Today was Pentecost Sunday, and I missed the traditional commemorations that I've never actually had before. I missed the scarlet fabric draped over the cross and across the Table. I missed the red roses and geraniums and snapdragons at the base of the pulpit. The red, orange, and gold streamers spun from the pews to the ceiling, Holy Spirit fire blazing up to heaven and down to us. The songs and stories remembering the surge of power that swept through the tiny band of cowering disciples, filling them with Love That Casts Out Fear, changing the world. "The Comforter has come."
More and more my husband and I find ourselves longing for these things. He laments the missed opportunities to share Communion more often - especially following sermons about loving the stranger or what it means to be the Body of Christ. "This is my body..." "There is one body..." I long for altar cloths, floral arrangements, and those banners quilted by crafty church ladies that call out the names of God or the fruit of the Spirit or whathaveyou. Things that mark the turning of the seasons - Advent, Christmas, Epiphany, Lent, Eastertide, Pentecost, Ordinary Time...

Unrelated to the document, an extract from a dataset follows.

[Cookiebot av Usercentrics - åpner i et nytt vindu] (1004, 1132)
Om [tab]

I feel a bit lost these days. Tired. Wrung out. Like the Old Wineskins have sprung too many leaks to be useful anymore, but I can't quite throw them out, because I haven't any New Wineskins to replace them with. I'm left with Ziplock baggies. Flimsy, temporary, and not made to hold Good Wine. Baby carrots, maybe, but not Good Wine. And aren't we supposed to be cutting down on our use of plastic anyway?
So, today I wore a red blouse and MM and I thanked God for giving us His Spirit. Tomorrow, I'll pick some geraniums and roses from our garden. I'll keep looking for wineskins and hope that the wine will last.